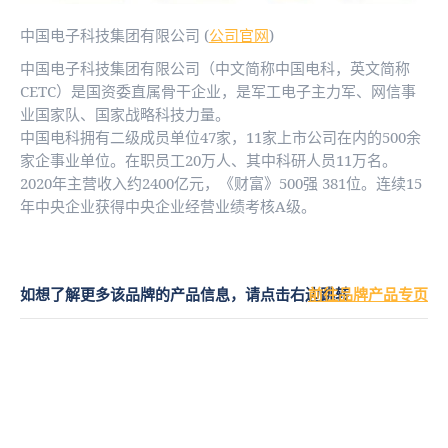
中国电子科技集团有限公司 (
公司官网
)
中国电子科技集团有限公司（中文简称中国电科，英文简称
CETC）是国资委直属骨干企业，是军工电子主力军、网信事
业国家队、国家战略科技力量。
中国电科拥有二级成员单位47家，11家上市公司在内的500余
家企事业单位。在职员工20万人、其中科研人员11万名。
2020年主营收入约2400亿元，《财富》500强 381位。连续15
年中央企业获得中央企业经营业绩考核A级。
如想了解更多该品牌的产品信息，请点击右边跳转
前往品牌产品专页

----

* [WHAT YOU WILL DO]: Of the lines above, show those in which "中国电子科技集团有限公司" appears.

* [OUTPUT FOR THIS EXERCISE]:
中国电子科技集团有限公司 (
中国电子科技集团有限公司（中文简称中国电科，英文简称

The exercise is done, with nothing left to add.